I am wondering if it is worth towing my 14' V-hull aluminum boat to the OBX. I will be staying in Avon with the family on a canal, so water access is no problem. I usually just surf fish but staying on a canal has got me thinking. 

I don't really want to test my boat or my boating skills in a 14fter, so I intend to stay in the sound and avoid potentially hazardous inlets. I am looking for some easy fishing for my myself and my 5yr old, the equivalent to fishing on a lake. 

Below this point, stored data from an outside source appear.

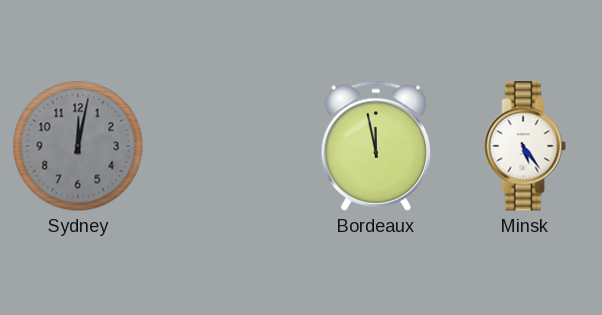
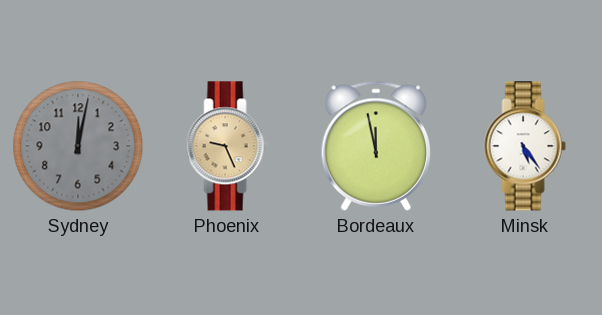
Phoenix: none -> 9:26
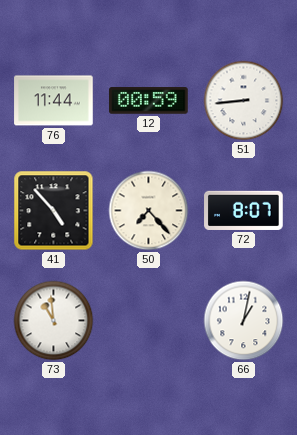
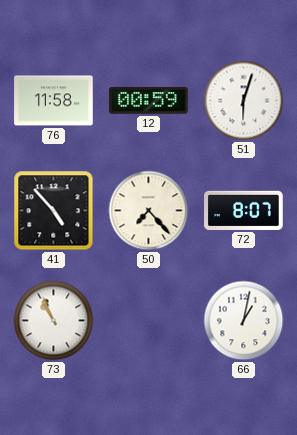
76: 11:44 -> 11:58
51: 8:44 -> 6:03
73: 10:59 -> 10:56
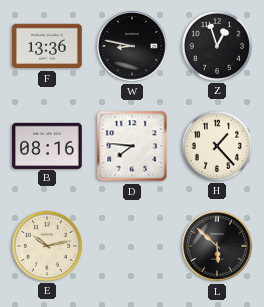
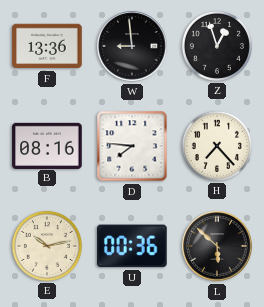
W: 8:47 -> 8:59
H: 1:23 -> 7:23
U: none -> 00:36
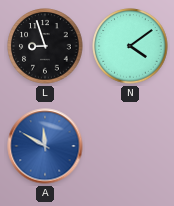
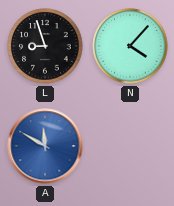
N: 4:09 -> 4:07
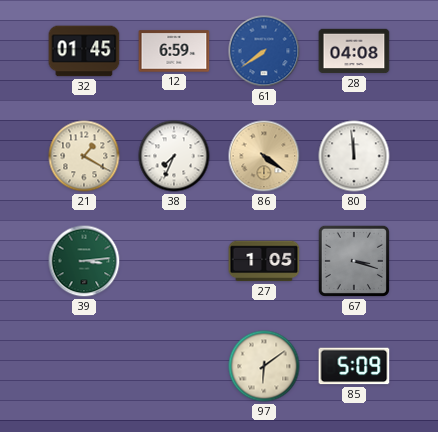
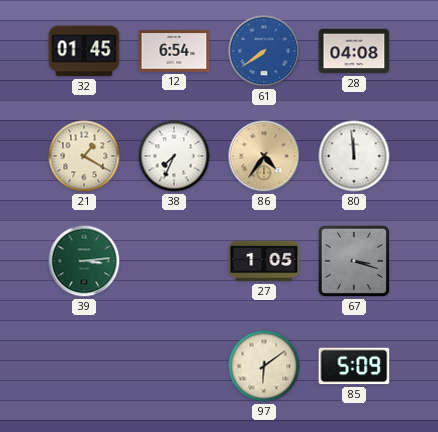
12: 6:59 -> 6:54
86: 4:21 -> 4:36
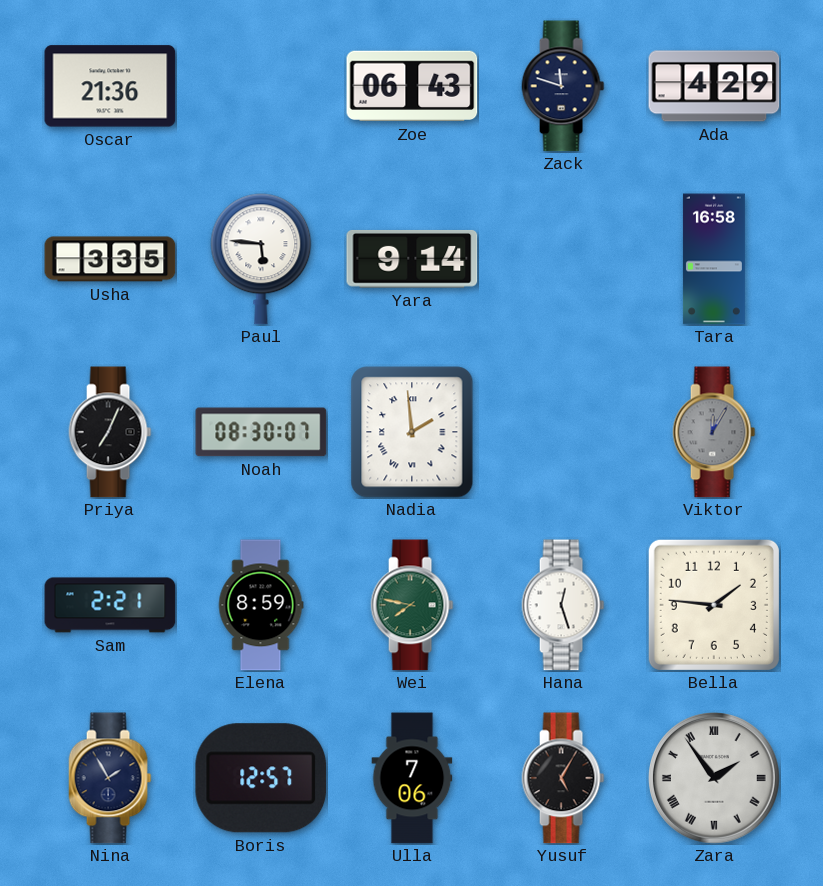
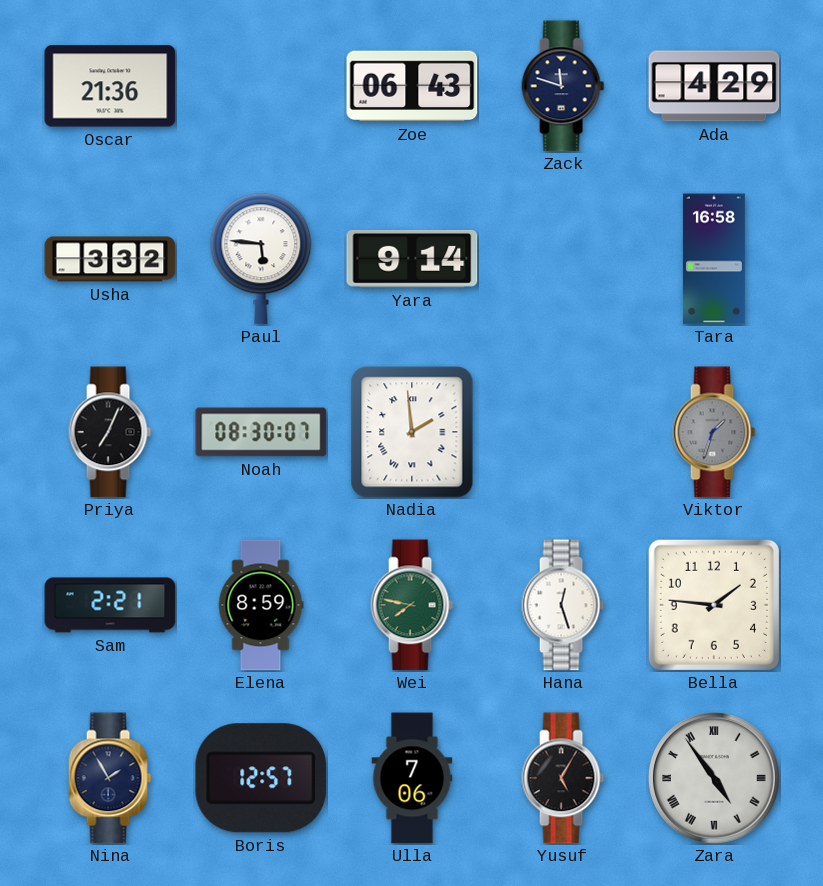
Usha: 3:35 -> 3:32
Viktor: 12:05 -> 1:33
Zara: 1:54 -> 4:54
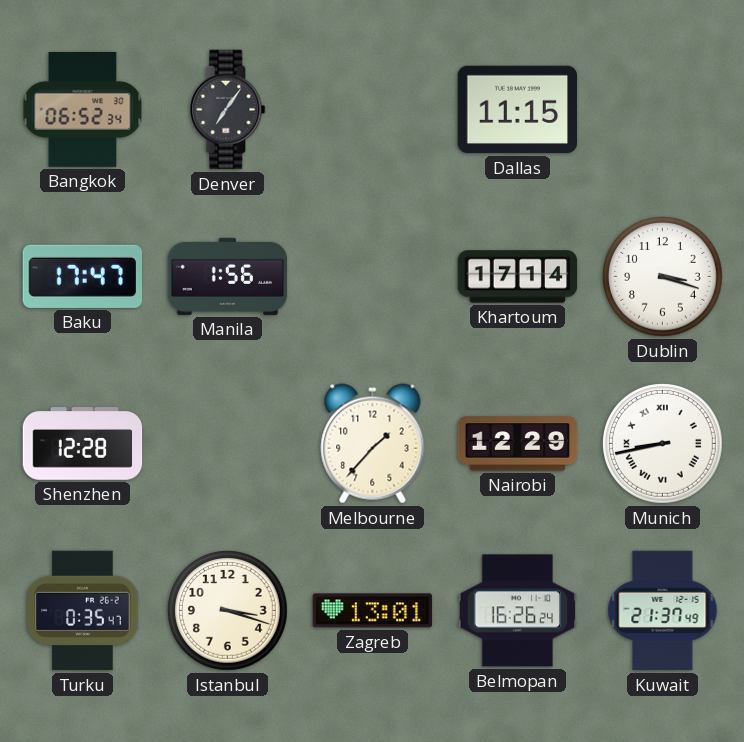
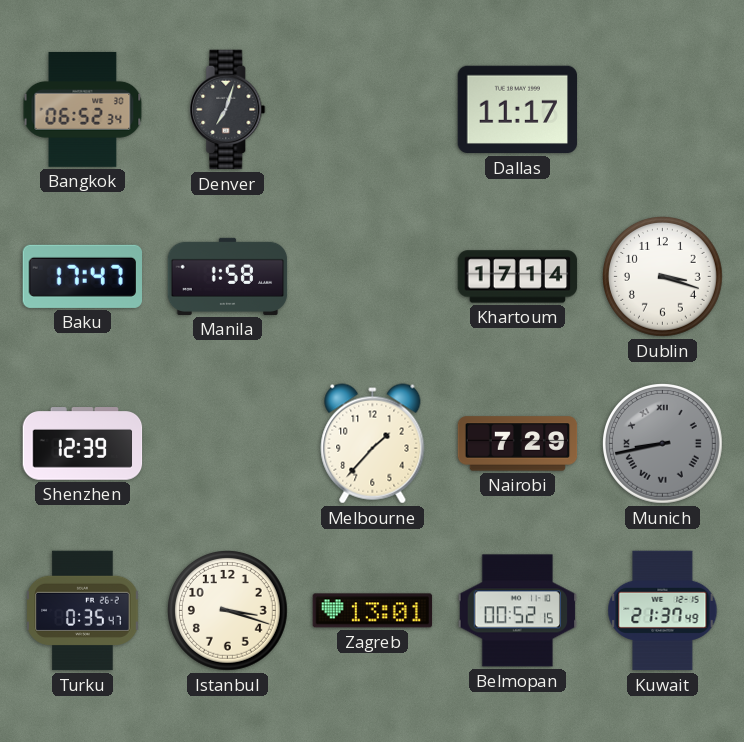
Denver: 7:06 -> 7:03
Dallas: 11:15 -> 11:17
Manila: 1:56 -> 1:58
Shenzhen: 12:28 -> 12:39
Nairobi: 12:29 -> 7:29
Munich dial: white -> grey
Belmopan: 16:26 -> 00:52
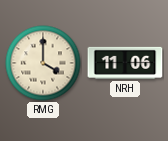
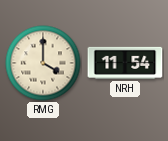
NRH: 11:06 -> 11:54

Thanks in advance for the info.


----------



## jonathangaul (May 6, 2009)

I was in the OBX last June, stayed in KittyHawk, and had a blast! As for the fishing, we rented a pontoon boat for like $300 for the day to fish the sound. Awesome time but so shallow, the only action we had was dodging the wakes from million dollar yachts, and seeing a pod of bottlenose dolphin. As for the ocean, talked to some locals who said the OBX Inlet is one of the most dangerous on the E. Coast, certainly too dangerous for a 14' boat. I would leave the boat home. There are plenty of piers to fish from that only charge around $5, as well as tons of charters, begging you to go out. Hope this helps, have fun!


----------



## SnapperHunter26 (Apr 28, 2009)

Yes, OBX is one of the most dangerous, I've heard quite a few horor stories about that inlet. I've been boating since I was 5 years old with my dad, and I wouldn't take a 26ft boat out of there, muchless a 14ft!


----------



## bruceinva (Feb 28, 2008)

*obx small boat opportunities or maybe kayaking*

I dragged a 19" boat out a couple of years ago and it was no fun trying to stay in the narrow channels and explore the sound at the same time. 

I will probably leave it a home.

Maybe I will post a thread to hook up with some people kayaking the sound instead.


----------



## gordy (Aug 20, 2004)

Stop through on your way Bruce...Drum fishing is on!!!


----------